Le cordon ombilical n’est pas coupé, ne l’a jamais été e ne le sera jamais tant que TF1 aura pour actionnaire majoritaire une société de travaux public qui a pour obsession de faire signer des lucratifs contrats publics et donc de plaire aux ministres ou aux élus qui signeront de si jolis protocoles. Il en est de même pour Europe 1 avec son actionnaire qui espère vendre énormément d’avions, pour " LE MONDE " dont le livre de Pierre PEAN a tenté de démontrer qu’il était devenu, sous la houlette de sa direction d’alors, un journal à charge contre certains ambitieux sans que le respect de la justesse de l’information ait tout le temps été respectée.

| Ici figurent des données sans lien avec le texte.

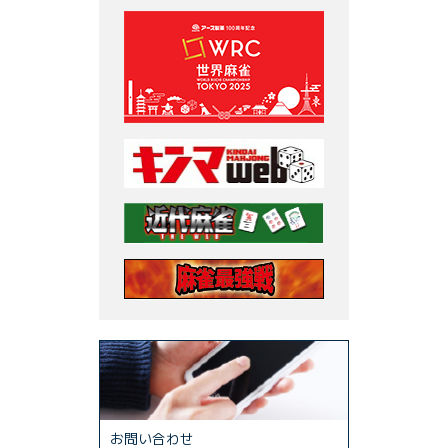
お問い合わせ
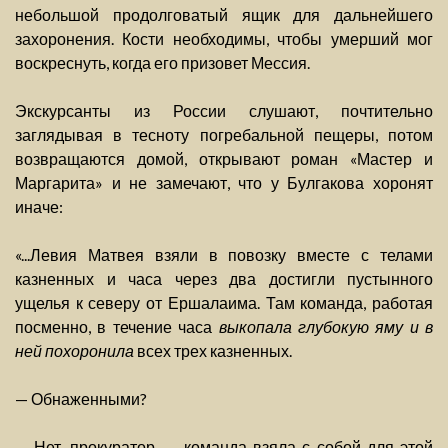
небольшой продолговатый ящик для дальнейшего
захоронения. Кости необходимы, чтобы умерший мог
воскреснуть, когда его призовет Мессия.
Экскурсанты из России слушают, почтительно
заглядывая в тесноту погребальной пещеры, потом
возвращаются домой, открывают роман «Мастер и
Маргарита» и не замечают, что у Булгакова хоронят
иначе:
«...Левия Матвея взяли в повозку вместе с телами
казненных и часа через два достигли пустынного
ущелья к северу от Ершалаима. Там команда, работая
посменно, в течение часа
выкопала глубокую яму и в
ней похоронила
всех трех казненных.
— Обнаженными?
— Нет, прокуратор, — команда взяла с собой для этой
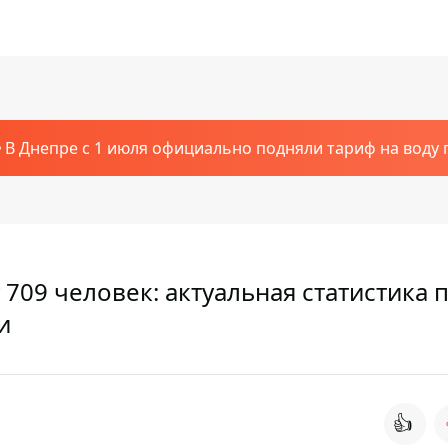
В Днепре с 1 июля официально подняли тариф на воду п
 709 человек: актуальная статистика 
и
👍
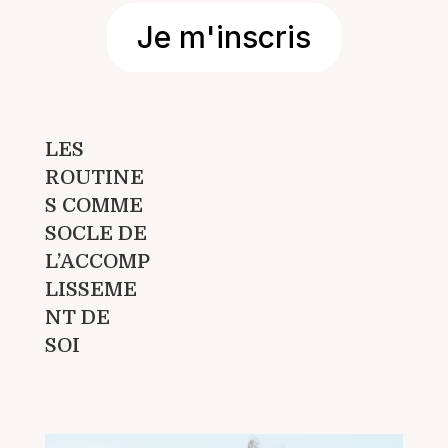
Je m'inscris
LES
ROUTINE
S COMME
SOCLE DE
L’ACCOMP
LISSEME
NT DE
SOI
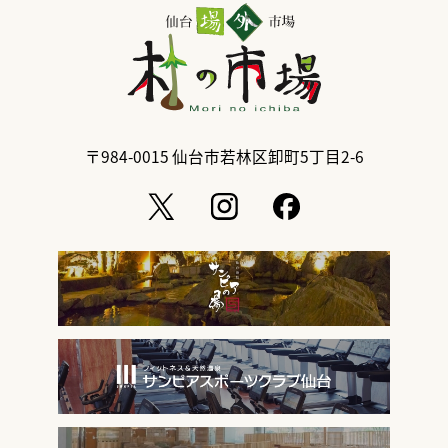
〒984-0015
仙台市若林区卸町5丁目2-6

La limite est là : de tels errements dont on peine à apprécier lequel est la conséquence de l’autre amènent irrémédiablement vers la désinformation qui elle-même s’organise en système cohérent, la propagande.

Il y a donc là un danger pour la démocratie et la liberté d’expression si la ou les incarnations de cette pensée dominante devait avoir les moyens de prendre le contrôle des vecteurs d’opinion que sont les média français.

SI l’affaire SARKOZY / ELKABBACH n’est que la pointe émergée de l’iceberg, elle a au moins le mérite de mettre en évidence les limites d’un tel environnement qui ne dispose, au final, d’aucun contre-pouvoirs efficace sinon celui de la responsabilité des décideurs et directeurs de chaînes assaillis par les demandes et aspirations des conseillers en communication de nos chers élus qui, par amnésie navrante, privilégient toujours la forme au fond et oublient les retentissantes bévues de ceux qui ont cru ces professionnels de l’image comme des mages dotés de pouvoirs immanents pour combler les abysses résultant de l’absence de choix politiques courageux et personnels.

Candides, continuez de sommeiller, on s’occupe de vous faire voter dans le bon sens.

Pour les autres, régalez-vous : le barnum électoral à caractère présidentiel vient d’ouvrir avec ses improbables et inimitables tartufferies. Mais de grâce, ne feignez pas l’indignation : cela a toujours été.

Je vous concèderai juste que cela s’envenime.